Output of command to array not working

I'm attempting to store the output of a series of beeline HQL queries into an array, so that I can parse it to pull out the interesting bits. Here's the relevant code:
#!/usr/bin/env ksh
ext_output=()
while IFS= read -r line; do
ext_output+=( "$line" )
done < <( bee --hiveconf hive.auto.convert.join=false -f temp.hql)
bee is just an alias to the full beeline command with the JDBC url, etc. Temp.hql is multiple hql queries.
And here's a snippet of what the output of each query looks like:
-------------------------------------------------------------------------------------------------------------------------------------------------------------------------------+--+
| tableName:myTable |
| owner:foo |
| location:hdfs://<server>/<path>...
<big snip>
-------------------------------------------------------------------------------------------------------------------------------------------------------------------------------+--+
15 rows selected (0.187 seconds)
The problem is, my array is only getting the last line from each result (15 rows selected (0.187 seconds).
Am I doing something wrong here?
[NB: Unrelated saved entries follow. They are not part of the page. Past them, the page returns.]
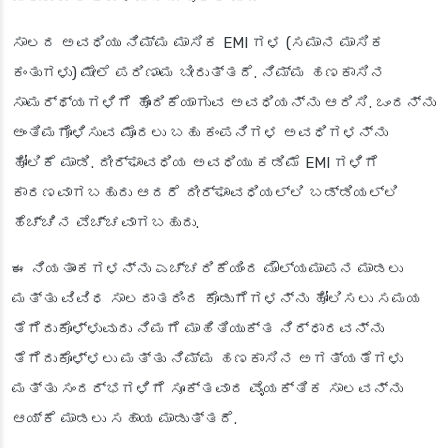
ಸಾಲದ ಅವಧಿಯು ನಿಮ್ಮ ಮಾಸಿಕ EMI ಗಳ (ಸಮಾನ ಮಾಸಿಕ
ಕಂತುಗಳು) ಮೇಲೆ ಪರಿಣಾಮ ಬೀರುತ್ತದೆ. ನಿಮ್ಮ ಹಣಕಾಸಿನ
ಸಾಮರ್ಥ್ಯಗಳಿಗೆ ಹೊಂದಿಕೆಯಾಗುವ ಅವಧಿಯನ್ನು ಆರಿಸಿ. ಒಂದನ್ನು
ಅಂತಿಮಗೊಳಿಸುವ ಮೊದಲು ಬಹು ಕಂಪನಿಗಳ ಅವಧಿಗಳನ್ನು
ಹೋಲಿಕೆ ಮಾಡಿ. ದೀರ್ಘಾವಧಿಯ ಅವಧಿಯು ಕಡಿಮೆ EMI ಗಳಿಗೆ
ಕಾರಣವಾಗಬಹುದು ಆದರೆ ದೀರ್ಘಾವಧಿಯಲ್ಲಿ ಬಡ್ಡಿಯಲ್ಲಿ
ಹೆಚ್ಚಿನ ವೆಚ್ಚವಾಗಬಹುದು.
ಈ ನಿಯತಾಂಕಗಳನ್ನು ಎಚ್ಚರಿಕೆಯಿಂದ ಮೌಲ್ಯಮಾಪನ ಮಾಡಲು
ಮತ್ತು ವಿವಿಧ ಸಾಲದಾತರಿಂದ ಕೊಡುಗೆಗಳನ್ನು ಹೋಲಿಸಲು ಸಮಯ
ತೆಗೆದುಕೊಳ್ಳುವುದು ನಿಮಗೆ ಮಾಹಿತಿಯುಕ್ತ ನಿರ್ಧಾರವನ್ನು
ತೆಗೆದುಕೊಳ್ಳಲು ಮತ್ತು ನಿಮ್ಮ ಹಣಕಾಸಿನ ಅಗತ್ಯತೆಗಳು
ಮತ್ತು ಸಂದರ್ಭಗಳಿಗೆ ಸೂಕ್ತವಾದ ವೈಯಕ್ತಿಕ ಸಾಲವನ್ನು
ಆಯ್ಕೆ ಮಾಡಲು ಸಹಾಯ ಮಾಡುತ್ತದೆ.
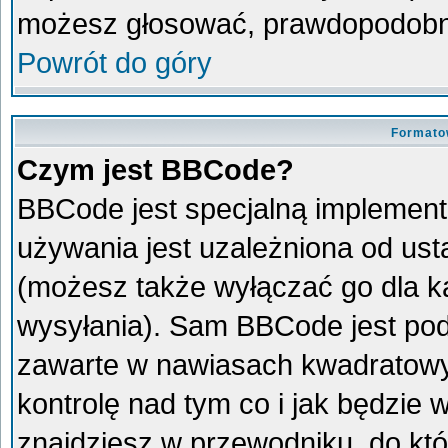
możesz głosować, prawdopodobni
Powrót do góry
Formato
Czym jest BBCode?
BBCode jest specjalną implement
używania jest uzależniona od us
(możesz także wyłączać go dla 
wysyłania). Sam BBCode jest pod
zawarte w nawiasach kwadratowych 
kontrolę nad tym co i jak będzie
znajdziesz w przewodniku, do któ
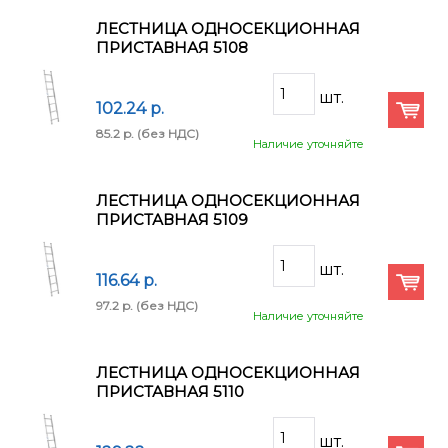
ЛЕСТНИЦА ОДНОСЕКЦИОННАЯ
ПРИСТАВНАЯ 5108
102.24 p.
85.2 p.
(без НДС)
Наличие уточняйте
ЛЕСТНИЦА ОДНОСЕКЦИОННАЯ
ПРИСТАВНАЯ 5109
116.64 p.
97.2 p.
(без НДС)
Наличие уточняйте
ЛЕСТНИЦА ОДНОСЕКЦИОННАЯ
ПРИСТАВНАЯ 5110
The exact same approach is working in other instances, so I really don't understand.
Hmmmm, I'm not having any problems with the code you've posted.
I can reproduce what I think you may be seeing (ie, array contains a single value consisting of the last line of output) if I make the following change in your code:
# current/correct code - from your post
ext_output+=( "$line" )
# modified/wrong code
ext_output=+( "$line" )
Notice the placement of the plus sign (+):
when on the left side of the equal sign (+=) each $line is appended to the end of the array (see sample run - below)
when on the right side of the equal sign (=+) each $line is assigned to the first slot in the array (index=0); the plus sign (+) and parens (()) are treated as part of the data to be stored in the array (see sample run - at bottom of this post)
Could there be a typo between what you're running (with 'wrong' results) vs what you've posted here in this thread (and what you've mentioned generates the correct results in other instances)?
Here's what I get when I run your posted code (plus sign on the left of the equal sign : +=) ...
NOTE: I've replaced the bee/HCL call with an output file containing your sample lines plus a couple (bogus) data lines; also cut down the longer lines for readability:
$ cat temp.out
-----------------------------------------+--+
| tableName:myTable
| owner:foo
| location:hdfs://<server>/<path>...
abc def ghi
123 456 789
-----------------------------------------+--+
15 rows selected (0.187 seconds)
Then I ran your code against temp.out:
ext_output=()
while IFS= read -r line
do
ext_output+=( "$line" )
done < temp.out
Some stats on the array:
$ echo "array size : ${#ext_output[*]}"
array size : 10
$ echo "array indx : ${!ext_output[*]}"
array indx : 0 1 2 3 4 5 6 7 8 9
$ echo "array vals : ${ext_output[*]}"
array vals : -----------------------------------------+--+ | tableName:myTable | owner:foo | location:hdfs://<server>/<path>... abc def ghi 123 456 789 -----------------------------------------+--+ 15 rows selected (0.187 seconds)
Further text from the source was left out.